Rexford Scoops Up Prime Infill in SoCal Under the Radar
Rexford is growing its 39M SF industrial portfolio with a $1.3B acquisition binge of mainly off-market deals.
Rexford Industrial Realty has been flying under the radar as it grows its industrial portfolio in SoCal by focusing on off-market transactions for prime infill properties.
Rexford has been on an acquisition binge totaling $774M since the beginning of the year, growing its industrial portfolio to 322 properties encompassing nearly 39M SF of rentable space. The company says it has an additional $600M in investments under contract or with an accepted offer.
In announcing its latest acquisitions—four industrial infill properties that were purchased for a total of $163.8M—Rexford boasted that it has a “regional sharpshooter advantage” that enables the company to zero in on prime landfill properties in off-market transactions fueled by a healthy cash-on-hand balance sheet.
“These investments, acquired through off-market transactions, reflect our team’s ability to leverage its regional sharpshooter advantage and value-add expertise within infill Southern California, the nation’s lowest-supply and highest-demand industrial market,” said Howard Schwimmer and Michael Frankel, Co-CEOs of Rexford said, in a statement.
Rexford says that more than 85% of its $774M haul of acquisitions this year was acquired through off-market or “lightly marketed” transactions. Schwimmer and Frankel said Rexford’s “proprietary market access” gives the company “an information advantage to grow beyond our current portfolio.”
Based on the announcement of its most recent acquisitions, Rexford has been targeting under-used industrial sites and properties with single-tenant buildings in which the tenant currently is paying rents as low as 60% below current market levels in the tightest industrial market in the US.
Rexford Industrial’s infill acquisitions in SoCal include the $90.2M purchase of an 8.5-acre property in Panorama City, in the LA-San Fernando Valley submarket. that includes a 200K SF Class A industrial building. According to CBRE, the vacancy rate in the LA-San Fernando Valley submarket was 0.5% at the end of Q1 2022.
Rexford also purchased for $45M a 7.2-acre site in Fullerton currently occupied by a recently shuttered hotel, which will be redeveloped on the industrial-zoned site into a 138.5K SF Class A warehouse.
Rexford’s $10.8M purchase of a 2.3-acre site in Compton within the LA-South Bay submarket includes a 30K SF single-tenant industrial building that the company says is currently leased at rent that is 60% below market rates.
When the current lease expires at the property in Compton, Rexford says it intends to redevelop the site by constructing a 45K Class A industrial building.
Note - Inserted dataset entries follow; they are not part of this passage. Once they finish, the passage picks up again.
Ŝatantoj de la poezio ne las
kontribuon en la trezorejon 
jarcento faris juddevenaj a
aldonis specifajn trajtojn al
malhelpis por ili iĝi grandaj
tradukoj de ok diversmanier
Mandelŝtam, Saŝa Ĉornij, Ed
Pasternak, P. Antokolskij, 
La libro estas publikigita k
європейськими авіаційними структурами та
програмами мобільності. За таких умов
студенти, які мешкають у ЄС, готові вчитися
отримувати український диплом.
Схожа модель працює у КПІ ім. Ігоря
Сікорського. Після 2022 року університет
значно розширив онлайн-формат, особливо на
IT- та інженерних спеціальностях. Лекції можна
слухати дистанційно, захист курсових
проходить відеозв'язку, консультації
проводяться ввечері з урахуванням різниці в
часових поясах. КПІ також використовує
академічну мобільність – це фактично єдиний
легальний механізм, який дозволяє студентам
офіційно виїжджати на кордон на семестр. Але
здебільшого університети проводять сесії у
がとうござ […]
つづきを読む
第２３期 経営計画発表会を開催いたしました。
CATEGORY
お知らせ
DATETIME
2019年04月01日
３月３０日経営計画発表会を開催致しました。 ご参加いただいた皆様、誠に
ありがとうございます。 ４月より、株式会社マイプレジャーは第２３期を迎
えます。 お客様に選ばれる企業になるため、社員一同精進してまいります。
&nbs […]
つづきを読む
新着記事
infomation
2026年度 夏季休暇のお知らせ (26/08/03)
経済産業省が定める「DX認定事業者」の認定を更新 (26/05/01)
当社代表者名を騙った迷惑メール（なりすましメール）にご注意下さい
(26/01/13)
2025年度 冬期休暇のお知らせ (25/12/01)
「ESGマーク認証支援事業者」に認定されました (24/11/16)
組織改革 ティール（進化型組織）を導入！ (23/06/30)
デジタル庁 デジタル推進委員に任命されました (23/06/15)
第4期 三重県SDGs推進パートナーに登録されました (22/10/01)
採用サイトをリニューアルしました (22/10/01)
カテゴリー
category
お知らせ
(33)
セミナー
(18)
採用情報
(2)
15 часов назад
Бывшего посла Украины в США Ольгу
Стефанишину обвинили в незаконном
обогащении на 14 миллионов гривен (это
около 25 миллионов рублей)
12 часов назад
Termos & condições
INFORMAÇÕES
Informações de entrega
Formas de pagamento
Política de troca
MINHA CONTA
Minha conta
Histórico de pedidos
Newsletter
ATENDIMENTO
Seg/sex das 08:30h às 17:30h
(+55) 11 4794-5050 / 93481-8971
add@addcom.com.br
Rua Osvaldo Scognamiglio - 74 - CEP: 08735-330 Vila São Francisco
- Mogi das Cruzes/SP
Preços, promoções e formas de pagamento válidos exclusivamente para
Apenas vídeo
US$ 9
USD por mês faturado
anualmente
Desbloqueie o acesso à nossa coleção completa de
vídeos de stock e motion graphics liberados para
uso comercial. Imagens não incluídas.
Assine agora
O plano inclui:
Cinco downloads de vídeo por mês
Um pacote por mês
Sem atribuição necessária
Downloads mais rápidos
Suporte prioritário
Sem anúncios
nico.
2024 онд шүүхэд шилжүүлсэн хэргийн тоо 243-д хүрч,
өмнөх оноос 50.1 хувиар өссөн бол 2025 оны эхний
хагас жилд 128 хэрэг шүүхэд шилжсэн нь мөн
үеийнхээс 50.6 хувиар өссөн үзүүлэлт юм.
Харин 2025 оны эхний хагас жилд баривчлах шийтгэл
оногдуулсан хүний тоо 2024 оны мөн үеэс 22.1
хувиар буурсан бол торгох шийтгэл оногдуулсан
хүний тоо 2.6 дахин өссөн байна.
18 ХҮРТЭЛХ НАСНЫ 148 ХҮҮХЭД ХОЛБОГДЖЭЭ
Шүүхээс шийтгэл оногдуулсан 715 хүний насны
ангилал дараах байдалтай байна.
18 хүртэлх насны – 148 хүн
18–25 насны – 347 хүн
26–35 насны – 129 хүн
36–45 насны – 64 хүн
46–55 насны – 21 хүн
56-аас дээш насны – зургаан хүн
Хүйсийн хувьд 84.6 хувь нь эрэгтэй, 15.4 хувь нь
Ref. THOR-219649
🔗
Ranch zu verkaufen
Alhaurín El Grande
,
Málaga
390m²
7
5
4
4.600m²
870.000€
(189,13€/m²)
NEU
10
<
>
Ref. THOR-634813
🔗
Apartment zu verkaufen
The vacancy rate in the LA-South Bay submarket was 0.6% at the end of Q1 2022, according to CBRE.
Rexford’s $17.8M acquisition of a 2.1-acre property in Ontario in the Inland Empire comes with a 44K SF Class A industrial building that is leased to a single-tenant at a rent the company says is 35% below current market rent levels.
The western half of the Inland Empire has effectively run out of vacant industrial space, with CBRE setting the vacancy level in the submarket at a microscopic 0.1% at the end of the first quarter.